例えば、大聖堂内の空間の利用、どこでいかなる儀礼が行われていて、長い歴史の中でそれらがどのように変遷していったのか。さらには再建するにあたって、歴史的な文化財として焼失前の姿を再現させるべきか、カトリックの信仰空間として現代の礼拝に合わせた形にするべきかなどです。ノートルダム大聖堂の今後を予言することはできませんが、その歴史や意味を紐解くことから新たな議論が始まるのではないかと考えています。

学問としての歴史学は問題意識を持つことから始まる

今後はフランスやヨーロッパを起点に、日本やアジアの事例と比較しながら空間と文化の歴史研究を発展させたいと考えています。例えば、日本では地域再生が課題となって久しいですが、フランスの歴史地理学で生まれた「テロワール」という概念で地域の可能性を見出すことができるかもしれません。テロワールとは、もともとワイン生産の用語で、地域特有の土壌や、歴史的につくり上げられてきた固有性のこと。しかし、ワイン以外にも使えるのではないか。
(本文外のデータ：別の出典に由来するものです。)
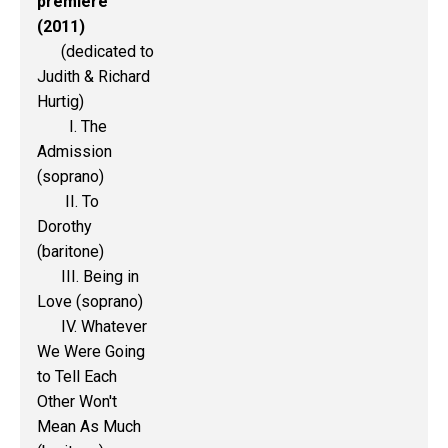
premiere
(2011)
(dedicated to
Judith & Richard
Hurtig)
I. The
Admission
(soprano)
II. To
Dorothy
(baritone)
III. Being in
Love (soprano)
IV. Whatever
We Were Going
to Tell Each
Other Won't
Mean As Much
そこに山があり、谷や川があることで特徴的な産物ができて、それを通じていろいろな都市との関係性が生まれ、文化もできる。「風土」から土地の歴史を掘り下げ、特産品の価値づけやブランディングの歴史的背景を探ることで、地域の魅力はさらに増してくるはずです。

このように、長期の時間軸から物事を考える歴史学は、現代の諸問題の処方箋をつくるのにも力を持ちます。学問としての歴史学と趣味の歴史との違いは、問題意識があるかどうか。これから歴史学を学ぶ皆さんには年号を暗記することよりも、現代の社会や身の回りのことから関心を広げてもらいたいですね。

この一冊

『歴史入門』
(フェルナン・ブローデル/著 金塚貞文/訳 中公文庫)

私が一番影響を受けた歴史家のエッセンスが詰まった本です。非常に長い時間軸、広大な地域を見渡す視点で、人間の文化や生活と経済をつなげていくところが興味深い。これを読めば高校までの世界史とは違った世界史像をつくることができます。

坂野 正則

  • 文学部史学科 
    教授

東京大学文学部歴史文化学科卒、同大学院人文社会系研究科欧米系文化研究専攻博士課程単位取得退学。博士(文学)。武蔵大学人文学部ヨーロッパ文化学科専任講師・准教授、上智大学文学部史学科准教授を経て、2020年より現職。